■ **Records from a data collection**:
=== Begin Enclosure ===

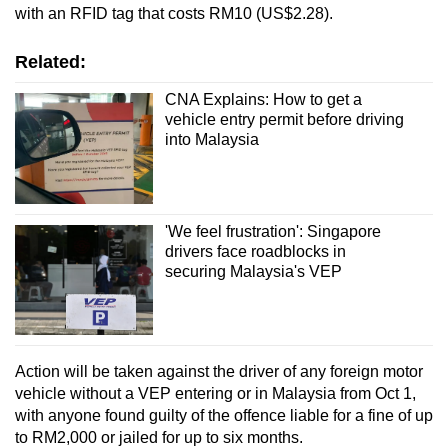
with an RFID tag that costs RM10 (US$2.28).
Related:
CNA Explains: How to get a
vehicle entry permit before driving
into Malaysia
'We feel frustration': Singapore
drivers face roadblocks in
securing Malaysia's VEP
Action will be taken against the driver of any foreign motor
vehicle without a VEP entering or in Malaysia from Oct 1,
with anyone found guilty of the offence liable for a fine of up
to RM2,000 or jailed for up to six months.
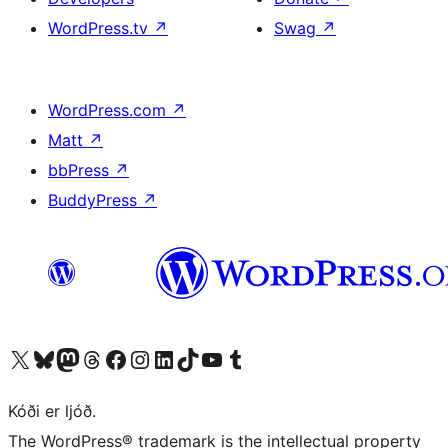
WordPress.tv
↗
Swag
↗
WordPress.com
↗
Matt
↗
bbPress
↗
BuddyPress
↗
Visit our X (formerly Twitter) account
Visit our Bluesky account
Visit our Mastodon account
Visit our Threads account
Visit our Facebook page
Visit our Instagram account
Visit our LinkedIn account
Visit our TikTok account
Visit our YouTube channel
Visit our Tumblr account
Kóði er ljóð.
The WordPress® trademark is the intellectual property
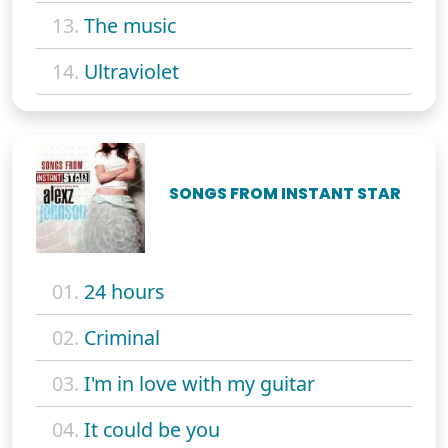
13.
The music
14.
Ultraviolet
SONGS FROM INSTANT STAR
01.
24 hours
02.
Criminal
03.
I'm in love with my guitar
04.
It could be you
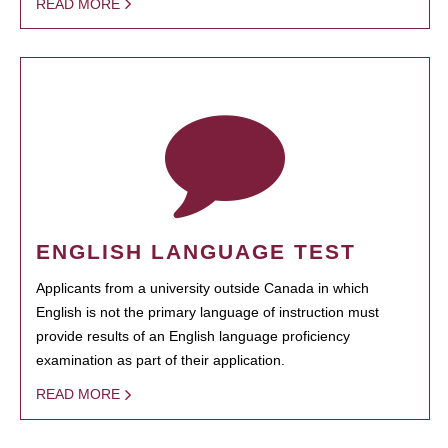
READ MORE
ENGLISH LANGUAGE TEST
Applicants from a university outside Canada in which
English is not the primary language of instruction must
provide results of an English language proficiency
examination as part of their application.
READ MORE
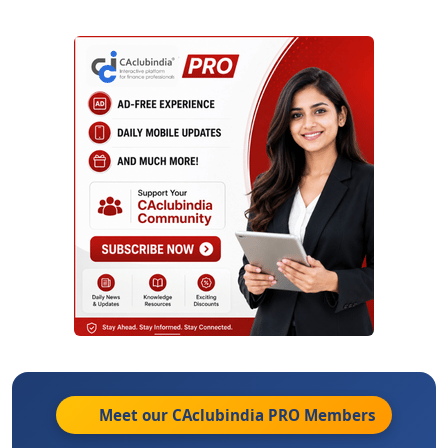
Meet our CAclubindia
PRO
Members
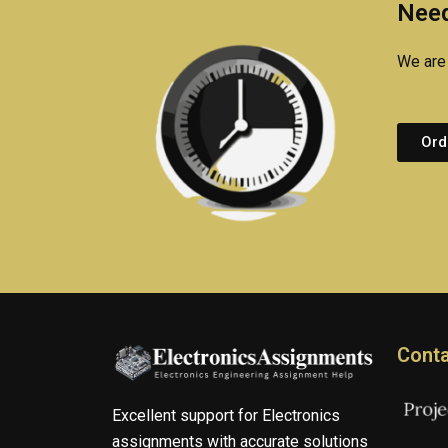
Need
We are 
Ord
Conta
Excellent support for Electronics
assignments with accurate solutions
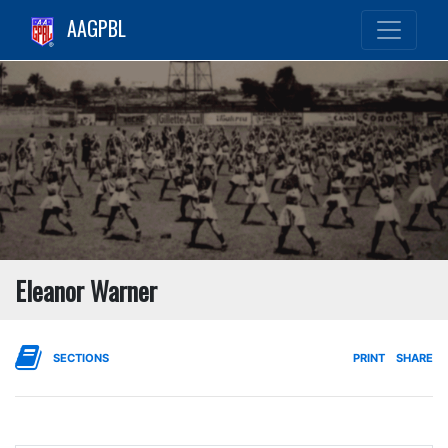
AAGPBL
Eleanor Warner
SECTIONS
PRINT
SHARE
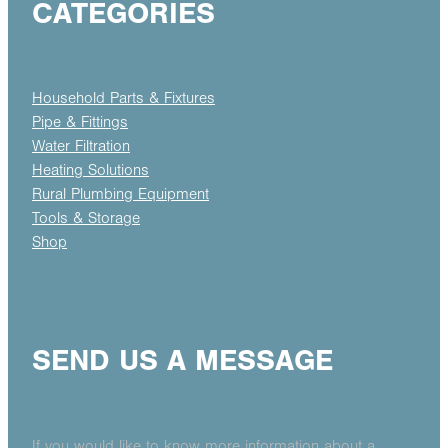
CATEGORIES
Household Parts & Fixtures
Pipe & Fittings
Water Filtration
Heating Solutions
Rural Plumbing Equipment
Tools & Storage
Shop
SEND US A MESSAGE
If you would like to know more information about a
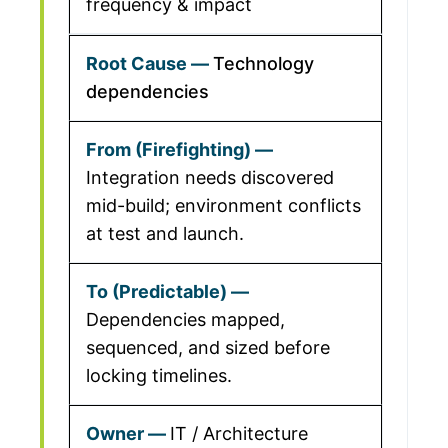
frequency & impact
Technology
dependencies
Integration needs discovered
mid-build; environment conflicts
at test and launch.
Dependencies mapped,
sequenced, and sized before
locking timelines.
IT / Architecture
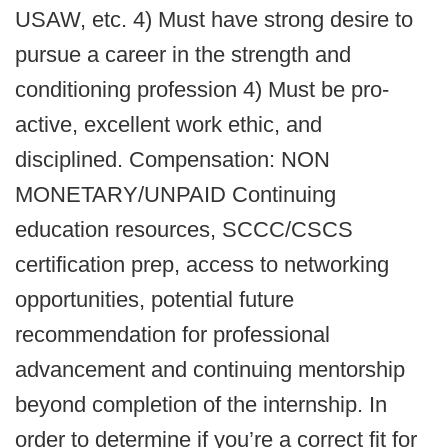
USAW, etc. 4) Must have strong desire to
pursue a career in the strength and
conditioning profession 4) Must be pro-
active, excellent work ethic, and
disciplined. Compensation: NON
MONETARY/UNPAID Continuing
education resources, SCCC/CSCS
certification prep, access to networking
opportunities, potential future
recommendation for professional
advancement and continuing mentorship
beyond completion of the internship. In
order to determine if you’re a correct fit for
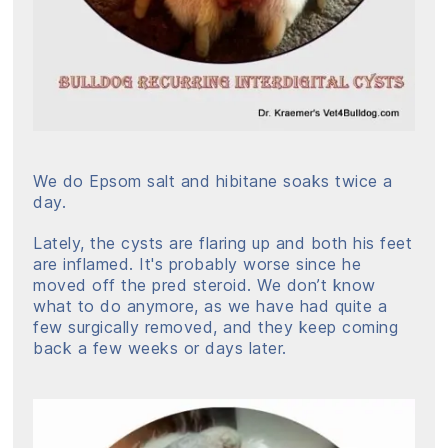
We do Epsom salt and hibitane soaks twice a
day.
Lately, the cysts are flaring up and both his feet
are inflamed. It's probably worse since he
moved off the pred steroid. We don’t know
what to do anymore, as we have had quite a
few surgically removed, and they keep coming
back a few weeks or days later.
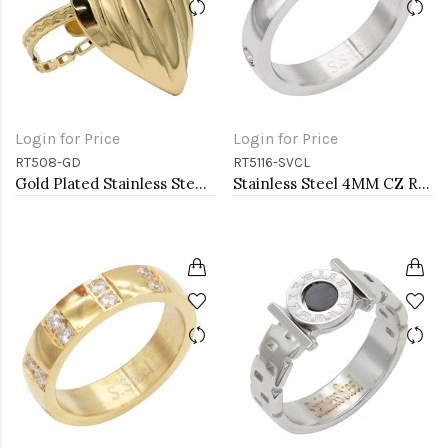
Login for Price
Login for Price
RT508-GD
RT5116-SVCL
Gold Plated Stainless Steel Adjustable Rings
Stainless Steel 4MM CZ Ring Size #9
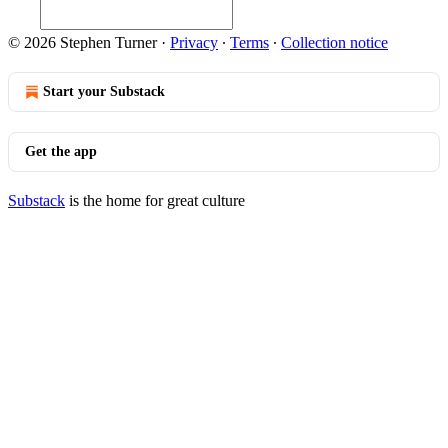
© 2026 Stephen Turner
·
Privacy
∙
Terms
∙
Collection notice
Start your Substack
Get the app
Substack
is the home for great culture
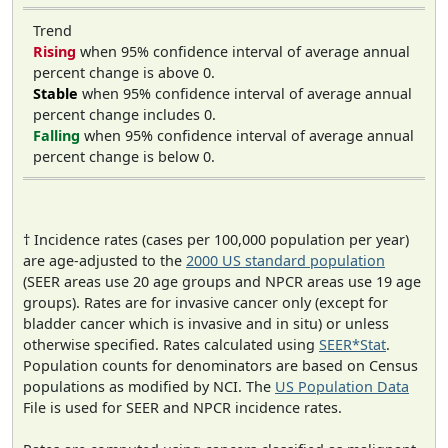
Trend
Rising
when 95% confidence interval of average annual
percent change is above 0.
Stable
when 95% confidence interval of average annual
percent change includes 0.
Falling
when 95% confidence interval of average annual
percent change is below 0.
† Incidence rates (cases per 100,000 population per year)
are age-adjusted to the
2000 US standard population
(SEER areas use 20 age groups and NPCR areas use 19 age
groups). Rates are for invasive cancer only (except for
bladder cancer which is invasive and in situ) or unless
otherwise specified. Rates calculated using
SEER*Stat
.
Population counts for denominators are based on Census
populations as modified by NCI. The
US Population Data
File is used for SEER and NPCR incidence rates.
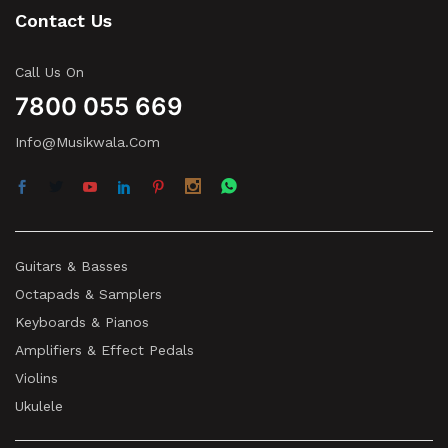
Contact Us
Call Us On
7800 055 669
Info@musikwala.com
Guitars & Basses
Octapads & Samplers
Keyboards & Pianos
Amplifiers & Effect Pedals
Violins
Ukulele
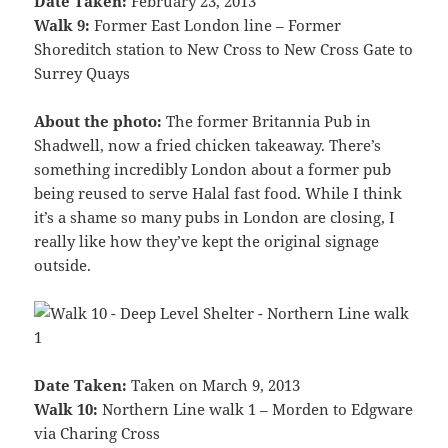
Date Taken:
February 23, 2013
Walk 9:
Former East London line – Former
Shoreditch station to New Cross to New Cross Gate to
Surrey Quays
About the photo:
The former Britannia Pub in
Shadwell, now a fried chicken takeaway. There’s
something incredibly London about a former pub
being reused to serve Halal fast food. While I think
it’s a shame so many pubs in London are closing, I
really like how they’ve kept the original signage
outside.
Date Taken:
Taken on March 9, 2013
Walk 10:
Northern Line walk 1 – Morden to Edgware
via Charing Cross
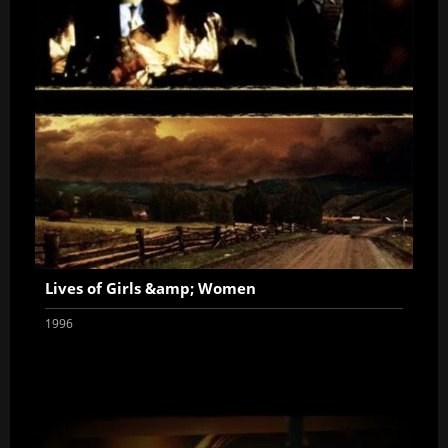
Lives of Girls &amp; Women
1996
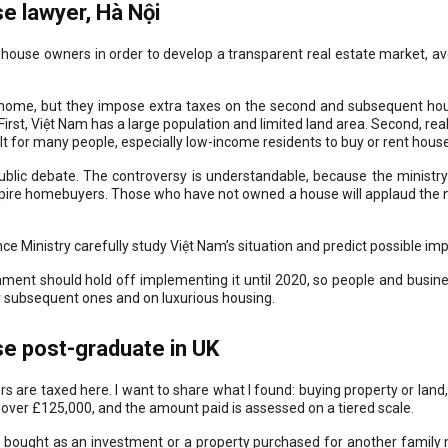
 lawyer, Hà Nội
-house owners in order to develop a transparent real estate market, av
ome, but they impose extra taxes on the second and subsequent house
irst, Việt Nam has a large population and limited land area. Second, real 
ult for many people, especially low-income residents to buy or rent hous
public debate. The controversy is understandable, because the ministry
spire homebuyers. Those who have not owned a house will applaud the n
nce Ministry carefully study Việt Nam’s situation and predict possible imp
rnment should hold off implementing it until 2020, so people and busin
y subsequent ones and on luxurious housing.
e post-graduate in UK
s are taxed here. I want to share what I found: buying property or lan
 over £125,000, and the amount paid is assessed on a tiered scale.
y bought as an investment or a property purchased for another famil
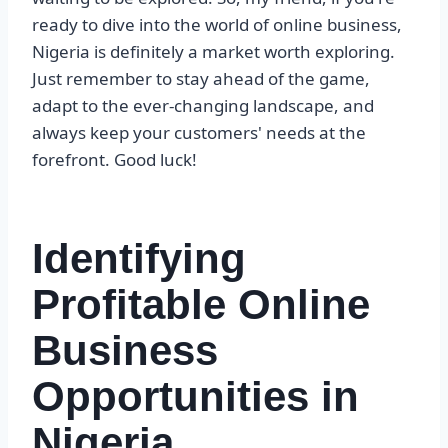
ready to dive into the world of online business,
Nigeria is definitely a market worth exploring.
Just remember to stay ahead of the game,
adapt to the ever-changing landscape, and
always keep your customers' needs at the
forefront. Good luck!
Identifying
Profitable Online
Business
Opportunities in
Nigeria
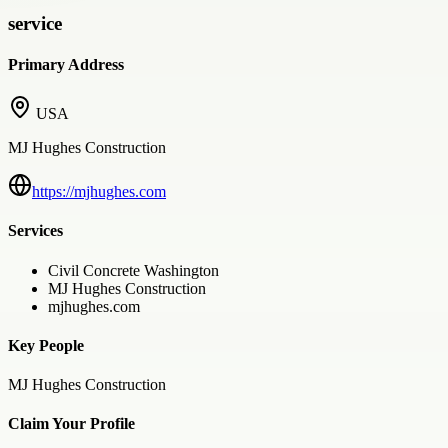
service
Primary Address
USA
MJ Hughes Construction
https://mjhughes.com
Services
Civil Concrete Washington
MJ Hughes Construction
mjhughes.com
Key People
MJ Hughes Construction
Claim Your Profile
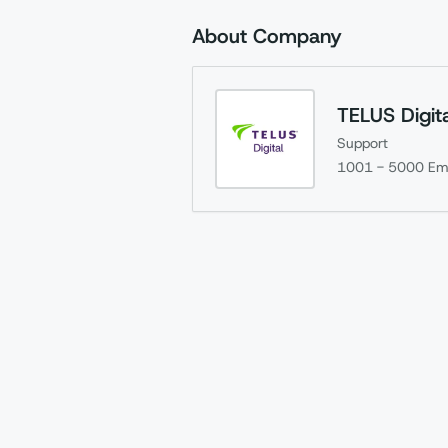
About Company
TELUS Digita
Support
1001 - 5000
Em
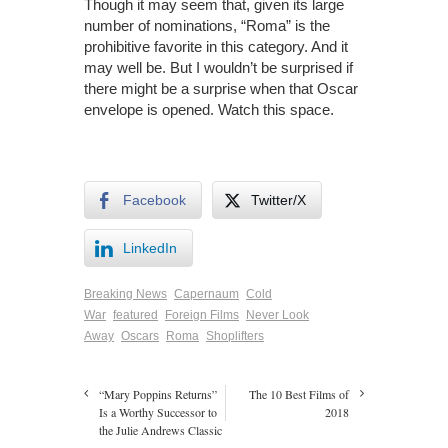
Though it may seem that, given its large
number of nominations, “Roma” is the
prohibitive favorite in this category. And it
may well be. But I wouldn’t be surprised if
there might be a surprise when that Oscar
envelope is opened. Watch this space.
Facebook
Twitter/X
LinkedIn
Breaking News
Capernaum
Cold
War
featured
Foreign Films
Never Look
Away
Oscars
Roma
Shoplifters
“Mary Poppins Returns”
The 10 Best Films of
Is a Worthy Successor to
2018
the Julie Andrews Classic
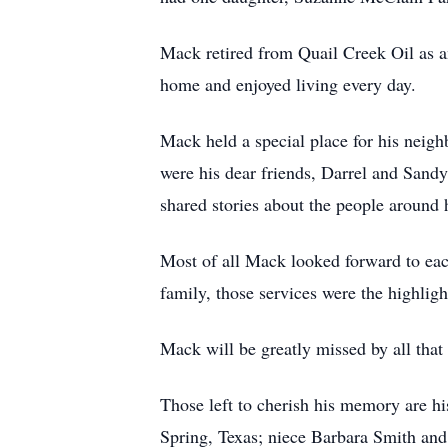
Mack retired from Quail Creek Oil as an
home and enjoyed living every day.
Mack held a special place for his neig
were his dear friends, Darrel and Sandy
shared stories about the people around
Most of all Mack looked forward to each
family, those services were the highligh
Mack will be greatly missed by all tha
Those left to cherish his memory are hi
Spring, Texas; niece Barbara Smith and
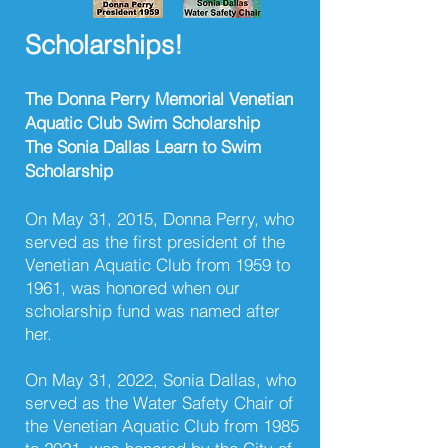
Scholarships!
The Donna Perry Memorial Venetian
Aquatic Club Swim Scholarship
The Sonia Dallas Learn to Swim
Scholarship
On May 31, 2015, Donna Perry, who
served as the first president of the
Venetian Aquatic Club from 1959 to
1961, was honored when our
scholarship fund was named after
her.
On May 31, 2022, Sonia Dallas, who
served as the Water Safety Chair of
the Venetian Aquatic Club from 1985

=== End Enclosure ===

■ **DIRECTIONS FOR THIS TASK**: Only lines with the word "Steel" are wanted, so copy each one from the records.

■ **RESPONSE AREA**:
Gold Plated Stainless Steel Adjustable Rings
Stainless Steel 4MM CZ Ring Size #9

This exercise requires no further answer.